## EXTRACTED ENTRIES

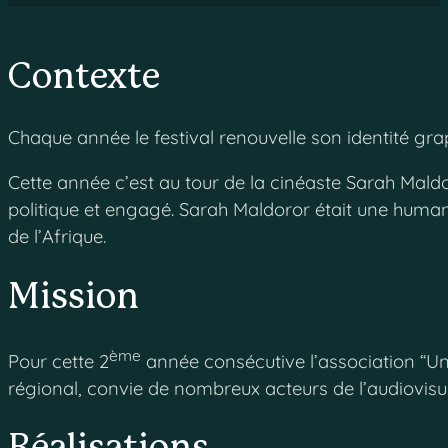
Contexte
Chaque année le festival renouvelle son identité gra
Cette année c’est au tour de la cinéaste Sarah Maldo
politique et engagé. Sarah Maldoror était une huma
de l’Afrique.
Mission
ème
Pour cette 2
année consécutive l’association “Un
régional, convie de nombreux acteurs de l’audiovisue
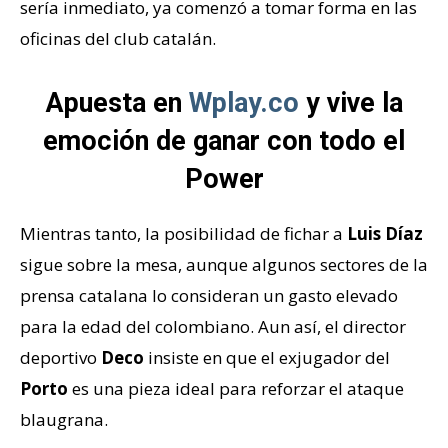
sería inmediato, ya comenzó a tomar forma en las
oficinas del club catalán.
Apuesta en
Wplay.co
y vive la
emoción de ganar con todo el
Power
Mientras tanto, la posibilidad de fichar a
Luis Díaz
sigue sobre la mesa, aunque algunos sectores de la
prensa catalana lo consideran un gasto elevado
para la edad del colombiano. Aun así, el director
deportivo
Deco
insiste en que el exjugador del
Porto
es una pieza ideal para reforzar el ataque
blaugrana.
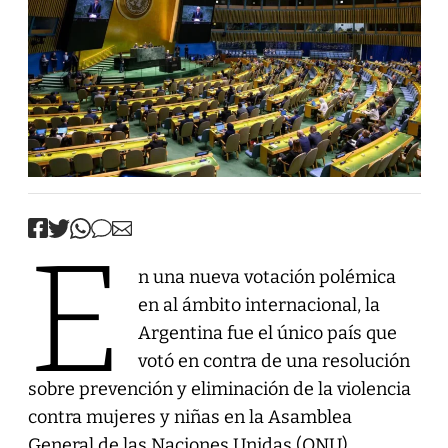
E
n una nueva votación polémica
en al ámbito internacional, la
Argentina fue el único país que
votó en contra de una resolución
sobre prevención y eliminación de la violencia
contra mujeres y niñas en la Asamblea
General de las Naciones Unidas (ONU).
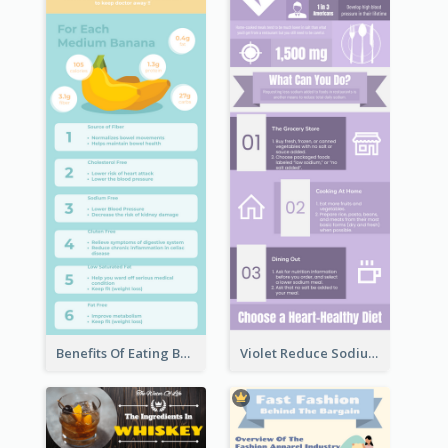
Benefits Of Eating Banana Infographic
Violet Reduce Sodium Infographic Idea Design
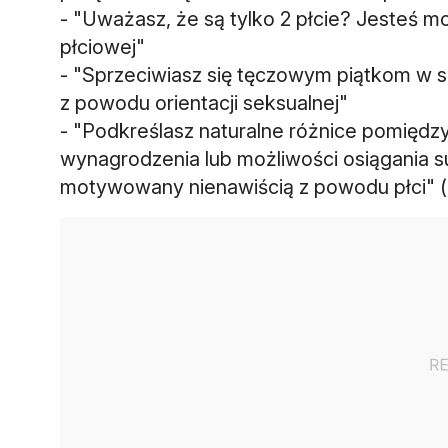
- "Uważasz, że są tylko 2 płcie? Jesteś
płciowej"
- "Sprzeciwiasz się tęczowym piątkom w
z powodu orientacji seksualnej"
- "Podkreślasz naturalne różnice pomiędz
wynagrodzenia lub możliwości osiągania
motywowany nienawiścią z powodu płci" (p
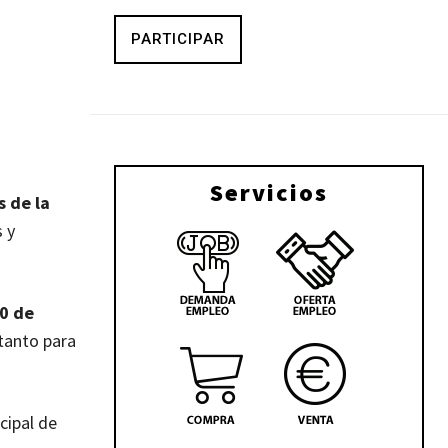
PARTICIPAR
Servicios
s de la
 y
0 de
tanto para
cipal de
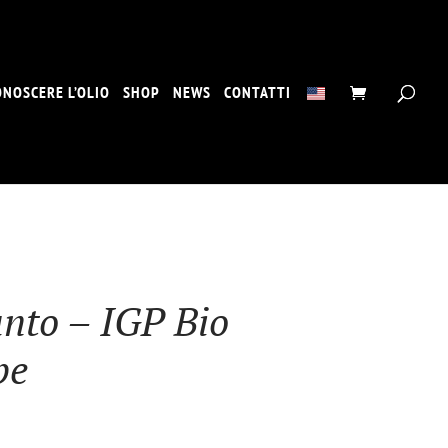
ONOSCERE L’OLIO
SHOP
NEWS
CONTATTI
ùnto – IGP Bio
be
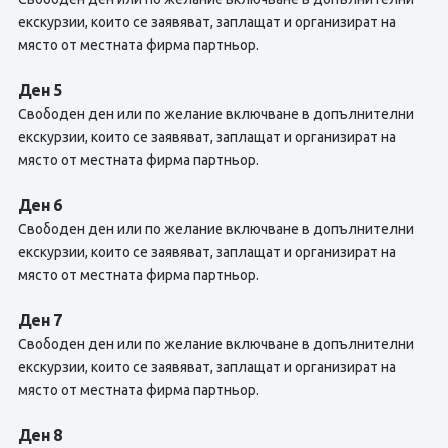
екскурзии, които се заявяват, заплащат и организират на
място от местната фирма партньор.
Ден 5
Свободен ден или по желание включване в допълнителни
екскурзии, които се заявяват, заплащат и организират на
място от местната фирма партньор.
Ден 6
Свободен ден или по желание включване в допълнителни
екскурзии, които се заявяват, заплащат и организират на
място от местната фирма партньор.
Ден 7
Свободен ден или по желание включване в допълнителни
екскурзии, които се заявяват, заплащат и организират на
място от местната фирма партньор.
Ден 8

* * *

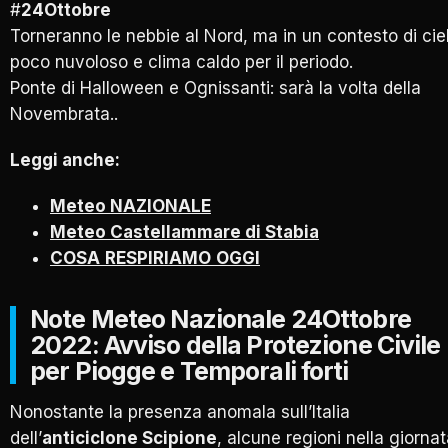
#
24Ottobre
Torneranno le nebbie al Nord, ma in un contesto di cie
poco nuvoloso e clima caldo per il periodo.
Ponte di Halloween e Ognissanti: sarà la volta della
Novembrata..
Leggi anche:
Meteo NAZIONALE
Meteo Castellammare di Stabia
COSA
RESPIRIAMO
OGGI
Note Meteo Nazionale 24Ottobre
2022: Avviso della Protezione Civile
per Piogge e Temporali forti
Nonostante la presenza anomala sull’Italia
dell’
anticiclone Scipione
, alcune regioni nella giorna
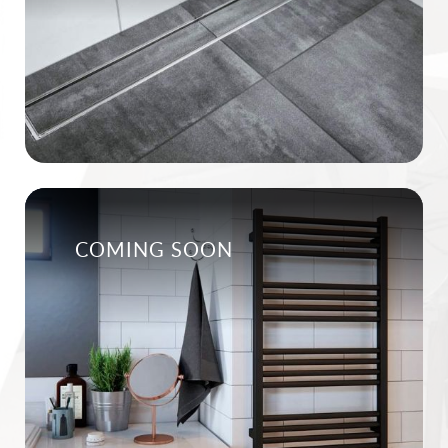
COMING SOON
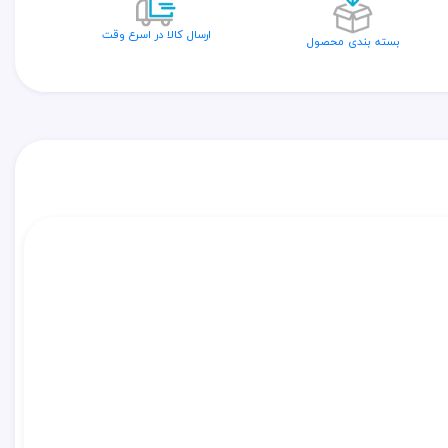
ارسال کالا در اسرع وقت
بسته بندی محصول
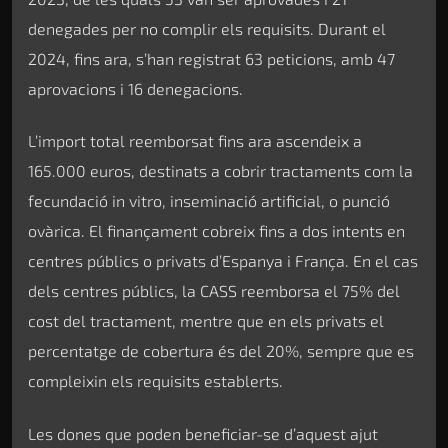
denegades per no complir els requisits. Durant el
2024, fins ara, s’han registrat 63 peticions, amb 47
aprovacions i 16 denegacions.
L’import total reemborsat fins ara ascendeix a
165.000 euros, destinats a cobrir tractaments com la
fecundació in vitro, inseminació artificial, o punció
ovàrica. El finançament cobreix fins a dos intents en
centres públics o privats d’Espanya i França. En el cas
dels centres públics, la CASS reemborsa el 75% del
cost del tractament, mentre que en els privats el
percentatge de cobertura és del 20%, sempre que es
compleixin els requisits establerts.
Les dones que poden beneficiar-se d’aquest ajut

## ACTIVITY
Lines with "powodu" in the records above: copy every one of them.

## WRITTEN SOLUTION
z powodu orientacji seksualnej"
motywowany nienawiścią z powodu płci" (p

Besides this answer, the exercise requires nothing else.